WORK ITEM: Single out the lines of the material that contain "over" and copy them.

RECORDS:
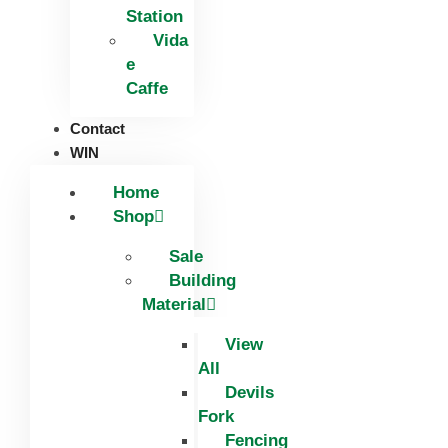
Station
Vida
e
Caffe
Contact
WIN
Home
Shop
Sale
Building
Material
View
All
Devils
Fork
Fencing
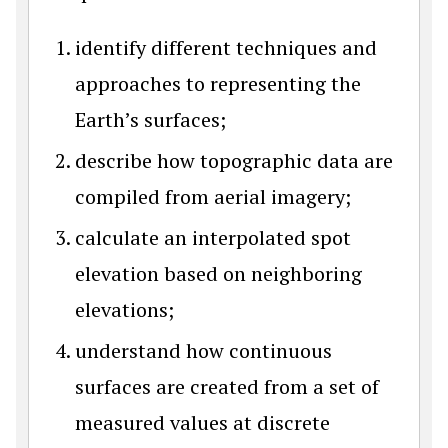
identify different techniques and
approaches to representing the
Earth’s surfaces;
describe how topographic data are
compiled from aerial imagery;
calculate an interpolated spot
elevation based on neighboring
elevations;
understand how continuous
surfaces are created from a set of
measured values at discrete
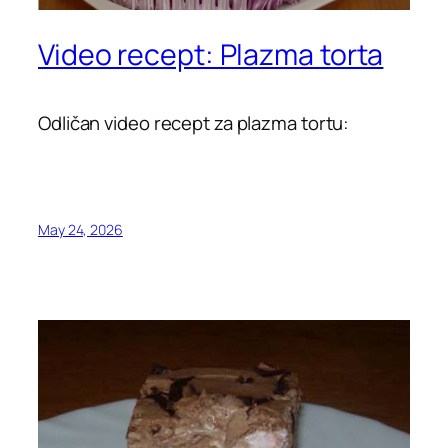
Video recept: Plazma torta
Odličan video recept za plazma tortu:
May 24, 2026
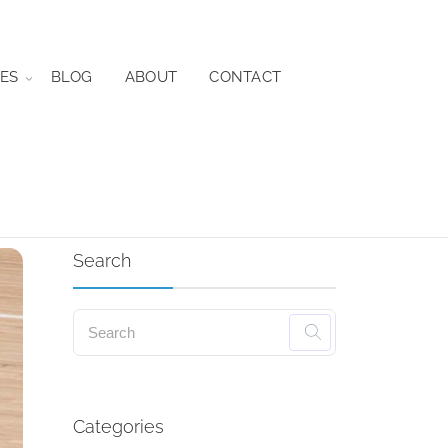
ES
BLOG
ABOUT
CONTACT
Search
Categories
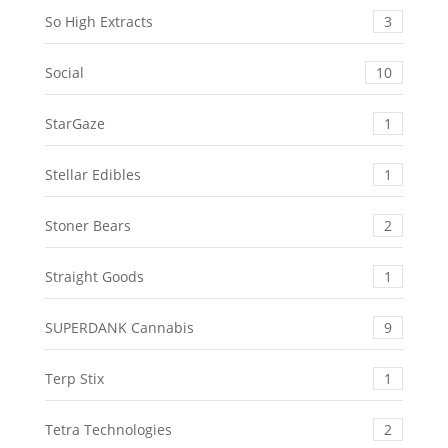
So High Extracts
3
Social
10
StarGaze
1
Stellar Edibles
1
Stoner Bears
2
Straight Goods
1
SUPERDANK Cannabis
9
Terp Stix
1
Tetra Technologies
2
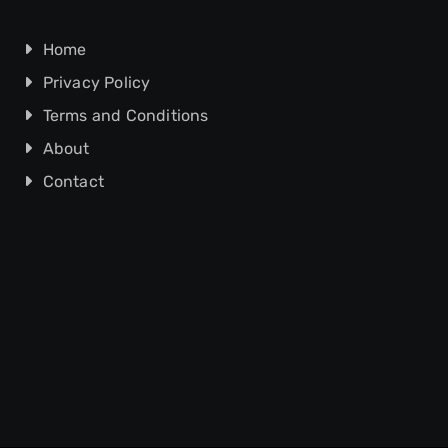
Home
Privacy Policy
Terms and Conditions
About
Contact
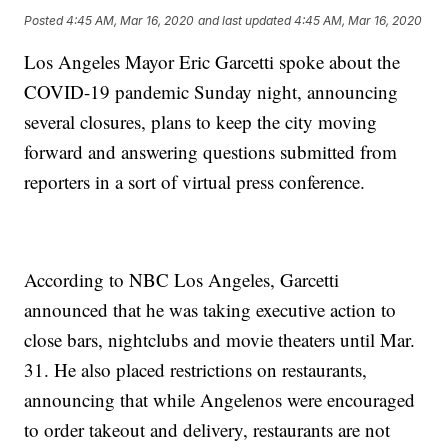
Posted
4:45 AM, Mar 16, 2020
and last updated
4:45 AM, Mar 16, 2020
Los Angeles Mayor Eric Garcetti spoke about the
COVID-19 pandemic Sunday night, announcing
several closures, plans to keep the city moving
forward and answering questions submitted from
reporters in a sort of virtual press conference.
According to NBC Los Angeles, Garcetti
announced that he was taking executive action to
close bars, nightclubs and movie theaters until Mar.
31. He also placed restrictions on restaurants,
announcing that while Angelenos were encouraged
to order takeout and delivery, restaurants are not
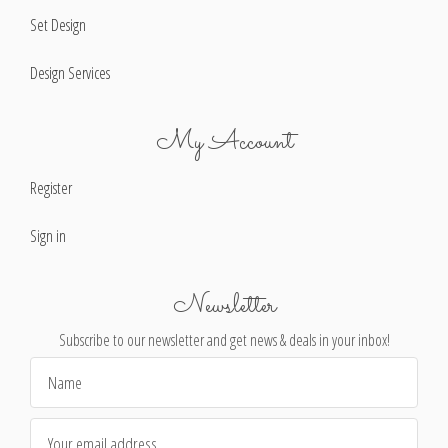
Set Design
Design Services
My Account
Register
Sign in
Newsletter
Subscribe to our newsletter and get news & deals in your inbox!
Email
Address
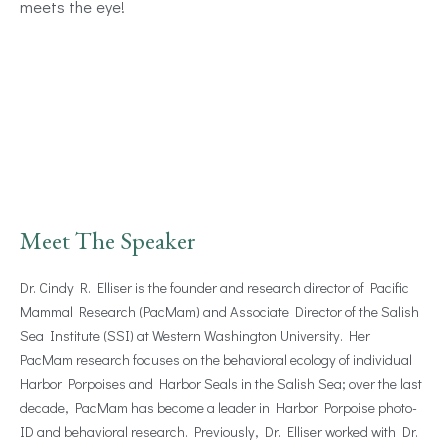
meets the eye!
Meet The Speaker
Dr. Cindy R. Elliser is the founder and research director of Pacific
Mammal Research (PacMam) and Associate Director of the Salish
Sea Institute (SSI) at Western Washington University. Her
PacMam research focuses on the behavioral ecology of individual
Harbor Porpoises and Harbor Seals in the Salish Sea; over the last
decade, PacMam has become a leader in Harbor Porpoise photo-
ID and behavioral research. Previously, Dr. Elliser worked with Dr.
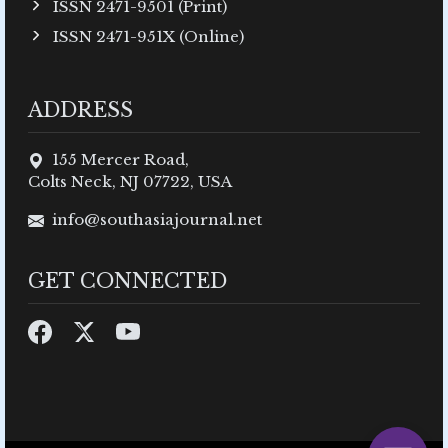
ISSN 2471-9501 (Print)
ISSN 2471-951X (Online)
ADDRESS
155 Mercer Road,
Colts Neck, NJ 07722, USA
info@southasiajournal.net
GET CONNECTED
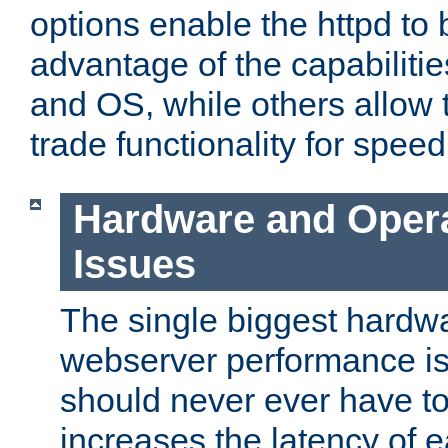
options enable the httpd to 
advantage of the capabiliti
and OS, while others allow t
trade functionality for speed
Hardware and Oper
Issues
The single biggest hardwa
webserver performance i
should never ever have t
increases the latency of 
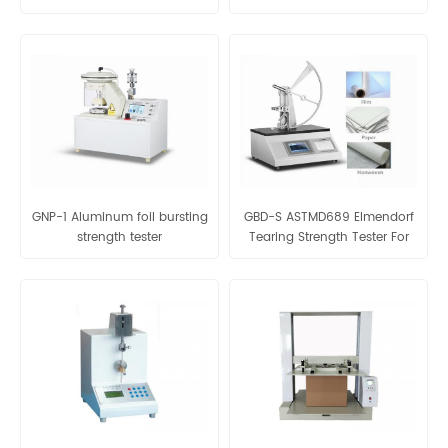
Laboratory Equipment Of
Plastic Bags
GNP-1 Aluminum foil bursting
GBD-S ASTMD689 Elmendorf
strength tester
Tearing Strength Tester For
Fabric And Paper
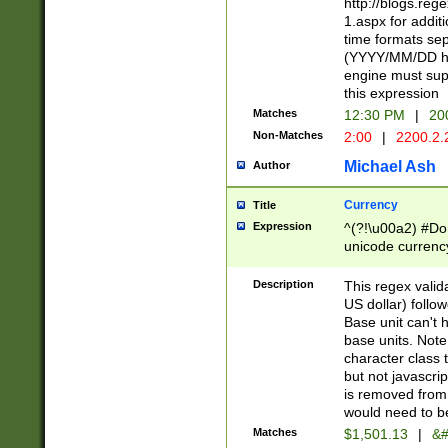
http://blogs.re
1.aspx for addit
time formats sep
(YYYY/MM/DD h
engine must sup
this expression
Matches
12:30 PM
|
20
Non-Matches
2:00
|
2200.2.
Michael Ash
Author
Currency
Title
Expression
^(?!\u00a2) #Don
unicode currency
zero if 1 or more 
is a comma it mu
Description
This regex valid
than 3 digit wit
US dollar) follo
cents
Base unit can't 
base units. Note
character class t
but not javascri
is removed from
would need to be
Matches
$1,501.13
|
&#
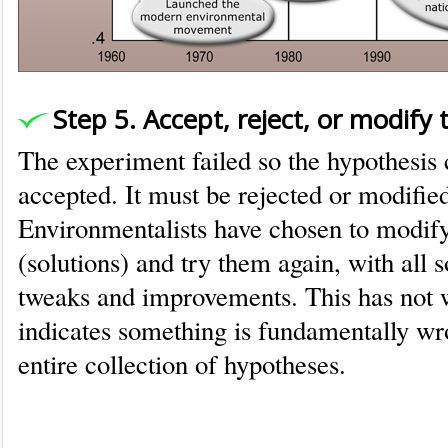
Step 5. Accept, reject, or modify
The experiment failed so the hypothesis
accepted. It must be rejected or modifie
Environmentalists have chosen to modify
(solutions) and try them again, with all so
tweaks and improvements. This has not 
indicates something is fundamentally wr
entire collection of hypotheses.
Where environmentalism erred in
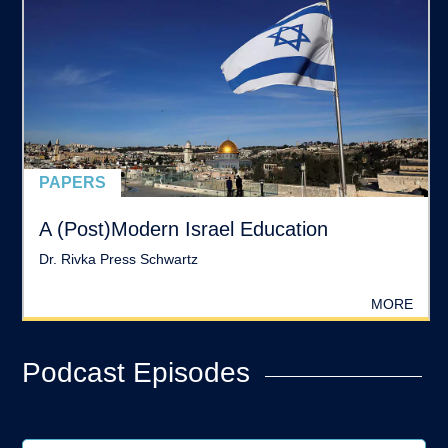
PAPERS
A (Post)Modern Israel Education
Dr. Rivka Press Schwartz
MORE
Podcast Episodes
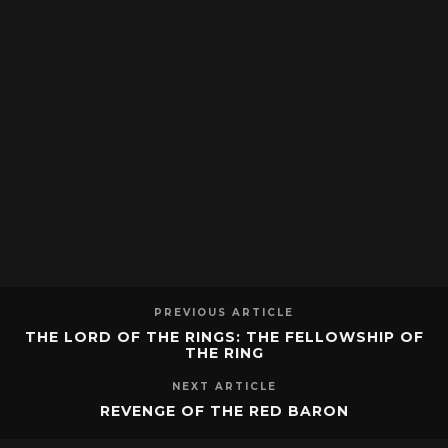
PREVIOUS ARTICLE
THE LORD OF THE RINGS: THE FELLOWSHIP OF
THE RING
NEXT ARTICLE
REVENGE OF THE RED BARON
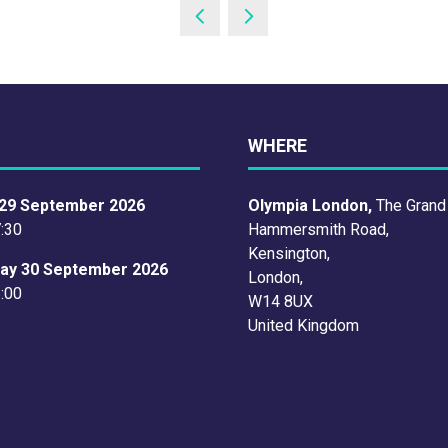
WHERE
29 September 2026
Olympia London,
The Grand
7:30
Hammersmith Road,
Kensington,
ay 30 September 2026
London,
6:00
W14 8UX
United Kingdom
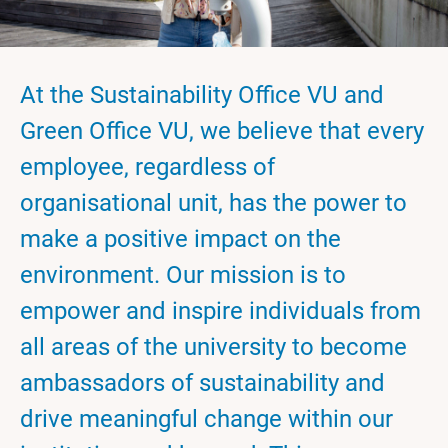
At the Sustainability Office VU and
Green Office VU, we believe that every
employee, regardless of
organisational unit, has the power to
make a positive impact on the
environment. Our mission is to
empower and inspire individuals from
all areas of the university to become
ambassadors of sustainability and
drive meaningful change within our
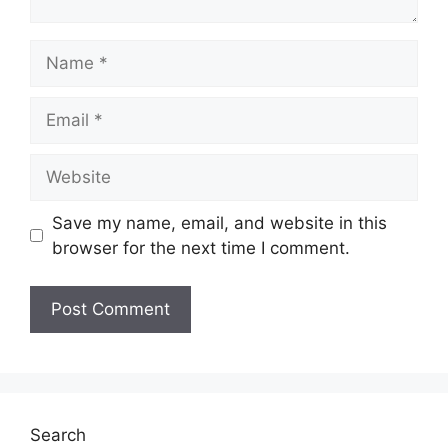
Name
Email
Website
Save my name, email, and website in this
browser for the next time I comment.
Search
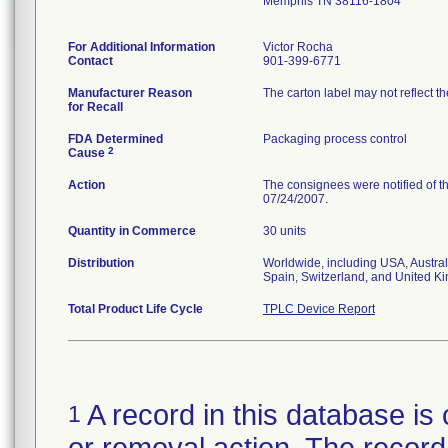
Memphis TN 38116-1804
For Additional Information
Victor Rocha
Contact
901-399-6771
Manufacturer Reason
The carton label may not reflect th
for Recall
FDA Determined
Packaging process control
2
Cause
Action
The consignees were notified of th
07/24/2007.
Quantity in Commerce
30 units
Distribution
Worldwide, including USA, Austral
Spain, Switzerland, and United K
Total Product Life Cycle
TPLC Device Report
A record in this database is 
1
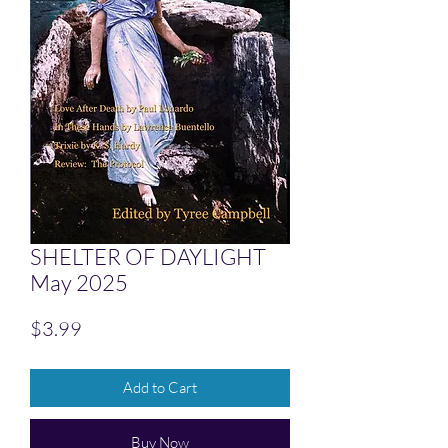
SHELTER OF DAYLIGHT
May 2025
Price
$3.99
Add to Cart
Buy Now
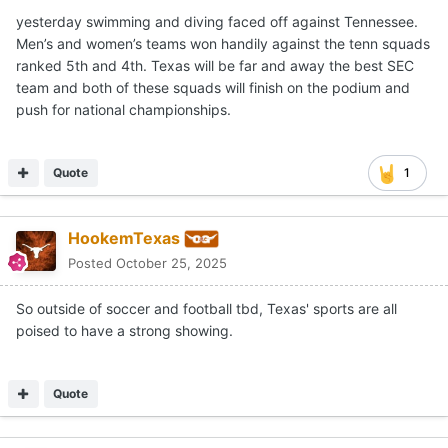
yesterday swimming and diving faced off against Tennessee.
Men’s and women’s teams won handily against the tenn squads
ranked 5th and 4th. Texas will be far and away the best SEC
team and both of these squads will finish on the podium and
push for national championships.
Quote
1
HookemTexas
Posted
October 25, 2025
So outside of soccer and football tbd, Texas' sports are all
poised to have a strong showing.
Quote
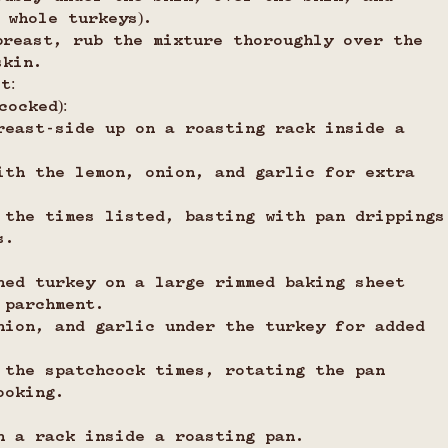
 whole turkeys).
breast, rub the mixture thoroughly over the 
skin.
t:
cocked):
reast-side up on a roasting rack inside a 
ith the lemon, onion, and garlic for extra 
 the times listed, basting with pan drippings
s.
ned turkey on a large rimmed baking sheet 
 parchment.
nion, and garlic under the turkey for added 
 the spatchcock times, rotating the pan 
ooking.
n a rack inside a roasting pan.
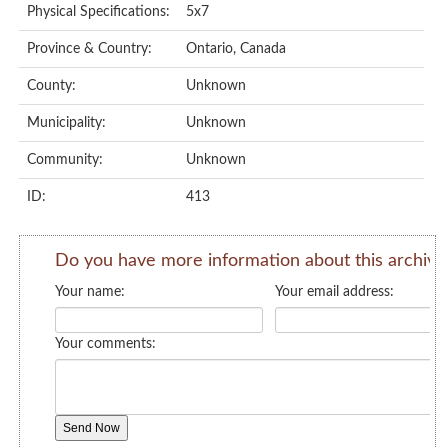
Physical Specifications:
5x7
Province & Country:
Ontario, Canada
County:
Unknown
Municipality:
Unknown
Community:
Unknown
ID:
413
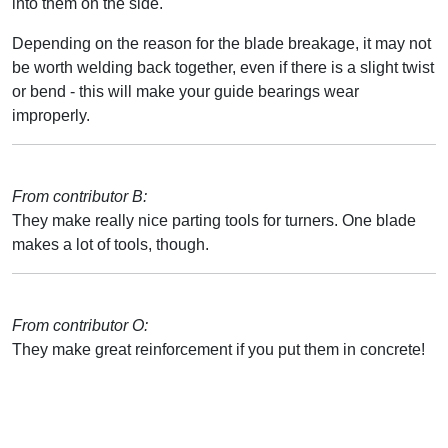
into them on the side.
Depending on the reason for the blade breakage, it may not
be worth welding back together, even if there is a slight twist
or bend - this will make your guide bearings wear
improperly.
From contributor B:
They make really nice parting tools for turners. One blade
makes a lot of tools, though.
From contributor O:
They make great reinforcement if you put them in concrete!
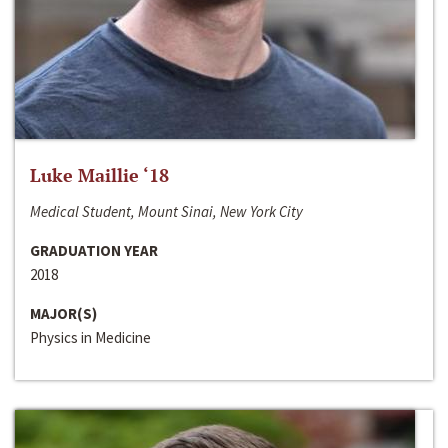
Luke Maillie ‘18
Medical Student, Mount Sinai, New York City
GRADUATION YEAR
2018
MAJOR(S)
Physics in Medicine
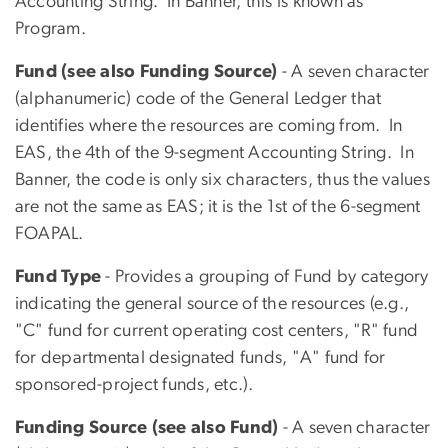
Accounting String. In Banner, this is known as
Program.
Fund (see also Funding Source)
- A seven character
(alphanumeric) code of the General Ledger that
identifies where the resources are coming from. In
EAS, the 4th of the 9-segment Accounting String. In
Banner, the code is only six characters, thus the values
are not the same as EAS; it is the 1st of the 6-segment
FOAPAL.
Fund Type
- Provides a grouping of Fund by category
indicating the general source of the resources (e.g.,
"C" fund for current operating cost centers, "R" fund
for departmental designated funds, "A" fund for
sponsored-project funds, etc.).
Funding Source (see also Fund)
- A seven character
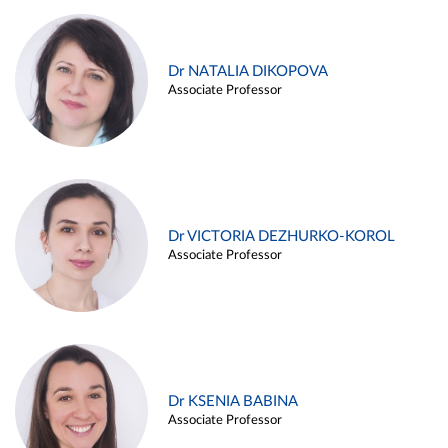
Dr NATALIA DIKOPOVA
Associate Professor
Dr VICTORIA DEZHURKO-KOROL
Associate Professor
Dr KSENIA BABINA
Associate Professor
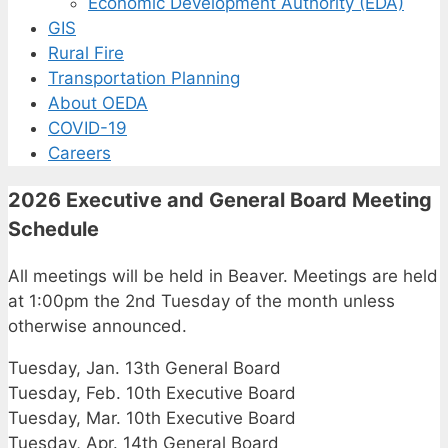
Economic Development Authority (EDA)
GIS
Rural Fire
Transportation Planning
About OEDA
COVID-19
Careers
2026 Executive and General Board Meeting
Schedule
All meetings will be held in Beaver. Meetings are held
at 1:00pm the 2nd Tuesday of the month unless
otherwise announced.
Tuesday, Jan. 13th General Board
Tuesday, Feb. 10th Executive Board
Tuesday, Mar. 10th Executive Board
Tuesday, Apr. 14th General Board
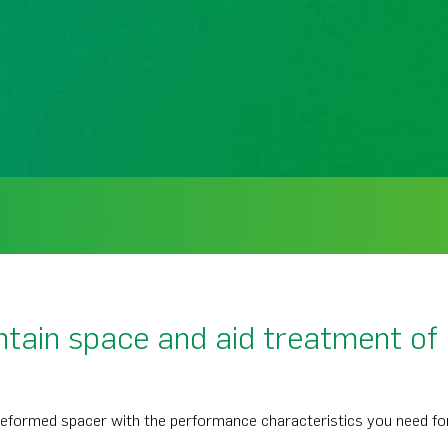
tain space and aid treatment of 
eformed spacer with the performance characteristics you need for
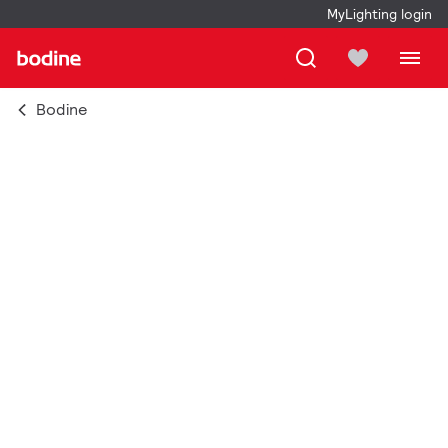
MyLighting login
Bodine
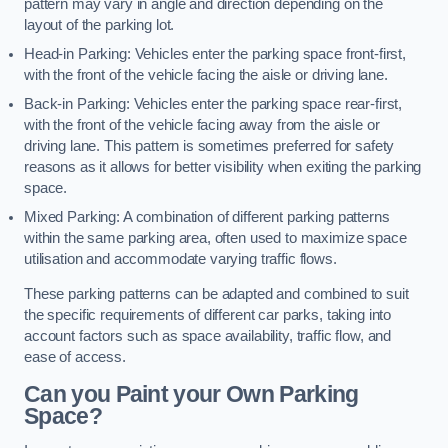
pattern may vary in angle and direction depending on the
layout of the parking lot.
Head-in Parking: Vehicles enter the parking space front-first,
with the front of the vehicle facing the aisle or driving lane.
Back-in Parking: Vehicles enter the parking space rear-first,
with the front of the vehicle facing away from the aisle or
driving lane. This pattern is sometimes preferred for safety
reasons as it allows for better visibility when exiting the parking
space.
Mixed Parking: A combination of different parking patterns
within the same parking area, often used to maximize space
utilisation and accommodate varying traffic flows.
These parking patterns can be adapted and combined to suit
the specific requirements of different car parks, taking into
account factors such as space availability, traffic flow, and
ease of access.
Can you Paint your Own Parking
Space?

REPLY:
Harbor Porpoises and Harbor Seals in the Salish Sea; over the last
breast, rub the mixture thoroughly over the 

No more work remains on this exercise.